▶ [ASSIGNMENT]
The records below are to be reproduced exactly, with the pictures left out.

▶ [MATERIAL SUPPLIED]
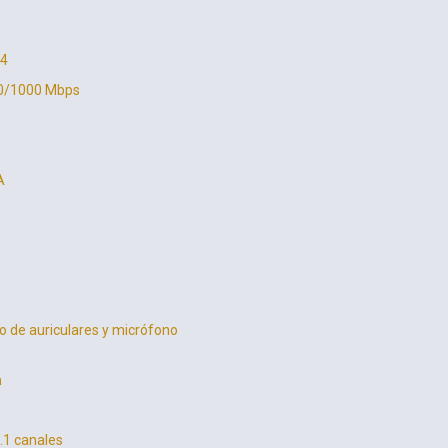
.4
00/1000 Mbps
A
o de auriculares y micrófono
a
7.1 canales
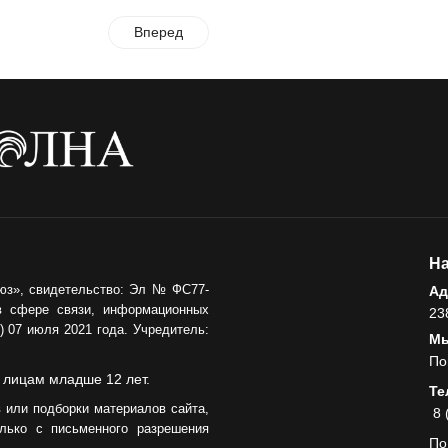
Вперед
На
юз», свидетельство: Эл № ФС77-
Ад
в сфере связи, информационных
23
 07 июля 2021 года. Учредитель:
Мы
По
 лицам младше 12 лет.
Те
 или подборки материалов сайта,
8 
лько с письменного разрешения
По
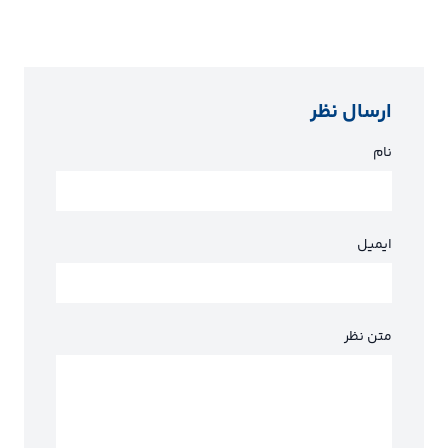
ارسال نظر
نام
ایمیل
متن نظر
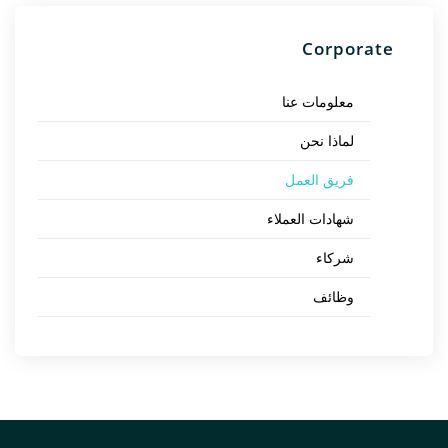
Corporate
معلومات عنا
لماذا نحن
فريق العمل
شهادات العملاء
شركاء
وظائف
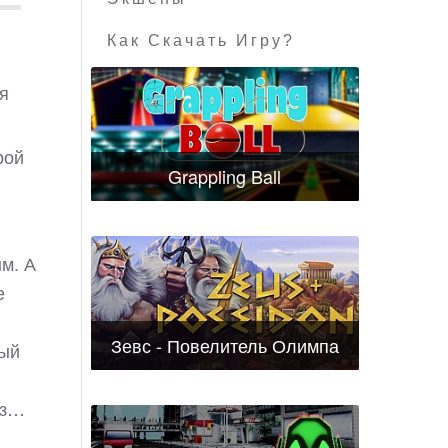
Как Скачать Игру?
ия
рой
Grappling Ball
м. А
е
Зевс - Повелитель Олимпа
вый
аз…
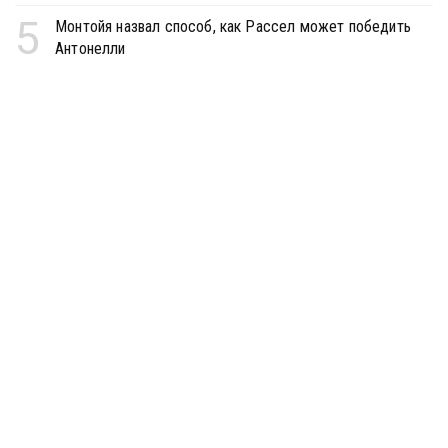
5
Монтойя назвал способ, как Рассел может победить
Антонелли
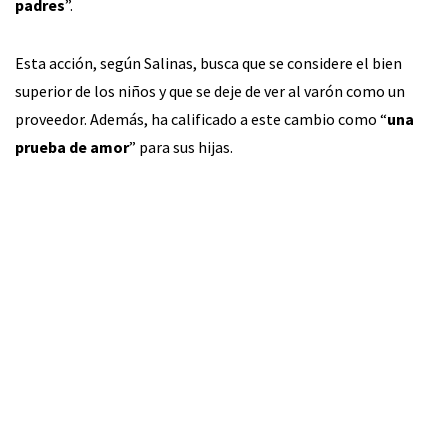
padres
”.
Esta acción, según Salinas, busca que se considere el bien
superior de los niños y que se deje de ver al varón como un
proveedor. Además, ha calificado a este cambio como “
una
prueba de amor
” para sus hijas.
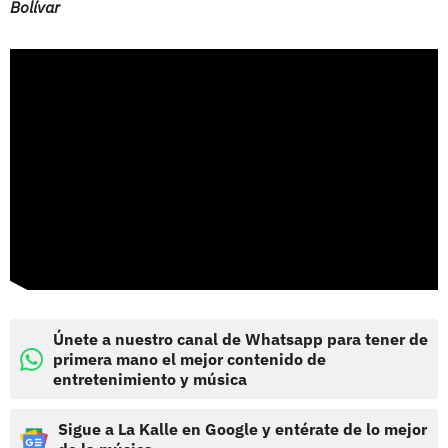
Bolívar
Únete a nuestro canal de Whatsapp para tener de
primera mano el mejor contenido de
entretenimiento y música
Sigue a La Kalle en Google y entérate de lo mejor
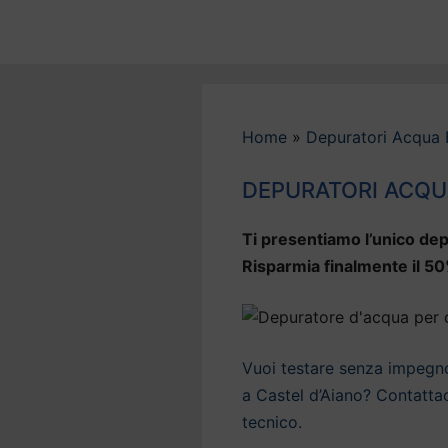
Vai
al
contenuto
Home
»
Depuratori Acqua
DEPURATORI ACQU
Ti presentiamo l’unico dep
Risparmia finalmente il 50
Vuoi testare senza impegno 
a Castel d’Aiano? Contattac
tecnico.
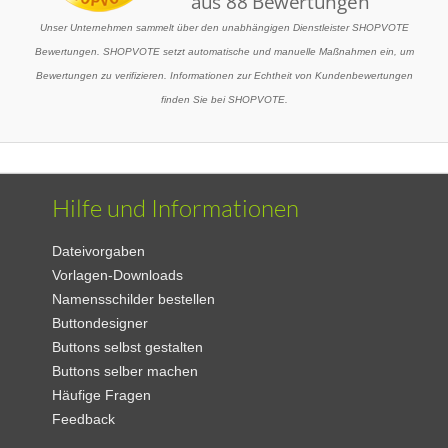
Unser Unternehmen sammelt über den unabhängigen Dienstleister SHOPVOTE
Bewertungen. SHOPVOTE setzt automatische und manuelle Maßnahmen ein, um
Bewertungen zu verifizieren. Informationen zur Echtheit von Kundenbewertungen
finden Sie bei SHOPVOTE.
Hilfe und Informationen
Dateivorgaben
Vorlagen-Downloads
Namensschilder bestellen
Buttondesigner
Buttons selbst gestalten
Buttons selber machen
Häufige Fragen
Feedback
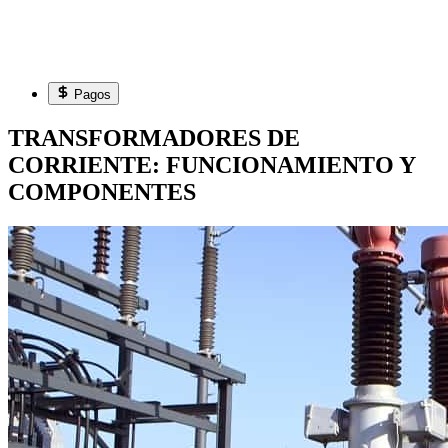
Pagos
TRANSFORMADORES DE
CORRIENTE: FUNCIONAMIENTO Y
COMPONENTES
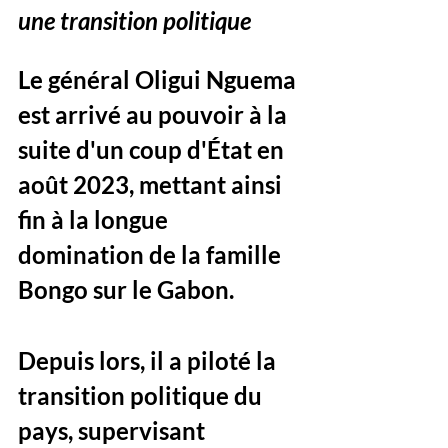
une transition politique
Le général Oligui Nguema 
est arrivé au pouvoir à la 
suite d'un coup d'État en 
août 2023, mettant ainsi 
fin à la longue 
domination de la famille 
Bongo sur le Gabon. 
Depuis lors, il a piloté la 
transition politique du 
pays, supervisant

▶ [RESPONSE TO THE TASK]
.4
00/1000 Mbps
A
o de auriculares y micrófono
a
7.1 canales
Вперед
На
юз», свидетельство: Эл № ФС77-
Ад
в сфере связи, информационных
23
 07 июля 2021 года. Учредитель:
Мы
По
 лицам младше 12 лет.
Те
 или подборки материалов сайта,
8 
лько с письменного разрешения
По
ارسال نظر
نام
ایمیل
متن نظر
Corporate
معلومات عنا
لماذا نحن
فريق العمل
شهادات العملاء
شركاء
وظائف
Как Скачать Игру?
ия
рой
Grappling Ball
м. А
е
Зевс - Повелитель Олимпа
вый
аз…
5
Монтойя назвал способ, как Рассел может победить
Антонелли
padres
”.
Esta acción, según Salinas, busca que se considere el bien
superior de los niños y que se deje de ver al varón como un
proveedor. Además, ha calificado a este cambio como “
una
prueba de amor
” para sus hijas.
Bolívar
Únete a nuestro canal de Whatsapp para tener de
primera mano el mejor contenido de
entretenimiento y música
Sigue a La Kalle en Google y entérate de lo mejor
Vai
al
contenuto
Home
»
Depuratori Acqua
DEPURATORI ACQU
Ti presentiamo l’unico dep
Risparmia finalmente il 50
Vuoi testare senza impegno 
a Castel d’Aiano? Contattac
tecnico.
Unser Unternehmen sammelt über den unabhängigen Dienstleister SHOPVOTE
Bewertungen. SHOPVOTE setzt automatische und manuelle Maßnahmen ein, um
Bewertungen zu verifizieren. Informationen zur Echtheit von Kundenbewertungen
finden Sie bei SHOPVOTE.
Hilfe und Informationen
Dateivorgaben
Vorlagen-Downloads
Namensschilder bestellen
Buttondesigner
Buttons selbst gestalten
Buttons selber machen
Häufige Fragen
Feedback
Pagos
TRANSFORMADORES DE
CORRIENTE: FUNCIONAMIENTO Y
COMPONENTES
une transition politique
Le général Oligui Nguema 
est arrivé au pouvoir à la 
suite d'un coup d'État en 
août 2023, mettant ainsi 
fin à la longue 
domination de la famille 
Bongo sur le Gabon. 
Depuis lors, il a piloté la 
transition politique du 
pays, supervisant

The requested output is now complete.